The Sieve Of Erasothenes (S of E) follows (which is much faster for large inputs):

#!/usr/bin/python
# O(N lg lg N)
import Numeric
primes = [2]
N = 2000000
p = Numeric.ones(N,Numeric.Int)
n = 3
c = 1
while n < N:
if p[n] == 1:
c += 1
primes.append(n);
j = n + n;
while j < N:
p[j] = 0
j += n
n += 2

Wednesday, January 16, 2008

Generating all subsets

Generating all subsets

I am not really going to dive into much detail here.
But assume you are representing a set with a bitmask within a uint32_t (or the like).
To generate all the subsets is quite easy if you desire to do it within a couple of loops, however, doing it in one loop is conceivably hard, and even harder to prove that it works.

The following code is using recursion to identify and prints out all subsets of the set (bitmask).

void f(int bitmask) {
cout << bitmask << endl;
for (int j = 0; j < n; ++j)
if (bitmask & (1 << j))
f(bitmask ^ (1 << j));
}

However, a better solution and one that avoids recursion is the following:

for (int subset = bitmask;; subset = (subset - 1) & bitmask)
cout << subset << endl;

To prove this, we first need to know what exactly happens when you perform
(subset - 1) & bitmask
Basically, the & bitmask identifies that it is a subset of bitmask.
But does this guarantee all of them?
(subset - 1) will remove the lowest one-bit that is set, and replace it with a zero, and set all the lower bits to one.
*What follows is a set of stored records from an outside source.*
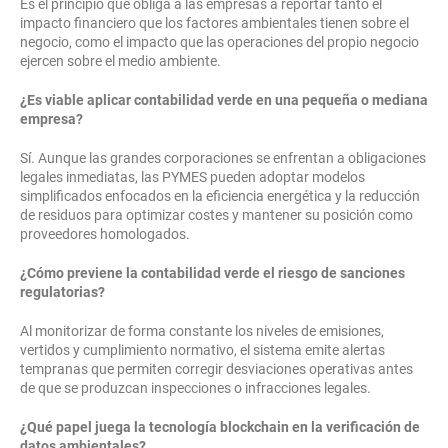
Es el principio que obliga a las empresas a reportar tanto el
impacto financiero que los factores ambientales tienen sobre el
negocio, como el impacto que las operaciones del propio negocio
ejercen sobre el medio ambiente.
¿Es viable aplicar contabilidad verde en una pequeña o mediana
empresa?
Sí. Aunque las grandes corporaciones se enfrentan a obligaciones
legales inmediatas, las PYMES pueden adoptar modelos
simplificados enfocados en la eficiencia energética y la reducción
de residuos para optimizar costes y mantener su posición como
proveedores homologados.
¿Cómo previene la contabilidad verde el riesgo de sanciones
regulatorias?
Al monitorizar de forma constante los niveles de emisiones,
vertidos y cumplimiento normativo, el sistema emite alertas
tempranas que permiten corregir desviaciones operativas antes
de que se produzcan inspecciones o infracciones legales.
¿Qué papel juega la tecnología blockchain en la verificación de
datos ambientales?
The reasoning that this proves that all subsets are conceivably generating with this single for loop is certain. Every time you update subset, you are un-setting the lowest bit within bitmask. Once you have exhausted the lower bit. It goes to the next lowest bit that is set, since the lowest one has been exhausted already.

For example,
X = 11010111
Y = X (this is valid)
Y = (Y - 1) & X = 11010110 (removes lowest bit)
Y = (Y - 1) & X = 11010101 (removes 2nd lowest bit)
Y = (Y - 1) & X = 11010100 (removes 2 lowest bits)
Y = (Y - 1) & X = 11010011 (removes 3rd lowest bit)
Y = (Y - 1) & X = 11010010 (removes 3rd and 1st lowest bit)
Y = (Y - 1) & X = 11010001 (removes 3rd and 2nd lowest bit)
Y = (Y - 1) & X = 11010000 (removes 3 lowest bits)
This follows for all Y, such that Y > 0.
The bitwise-AND with X, guarantees it's always a subset of X.
q.e.d.

Therefore, the invariant of this process, is that the lowest bit is unset (within X), then proceeding with higher bits, it sets all remaining bits to being set, and then it proceeds to unset that bits along with the current bit that is being proceeded to be unset. This will guarantee all subsets.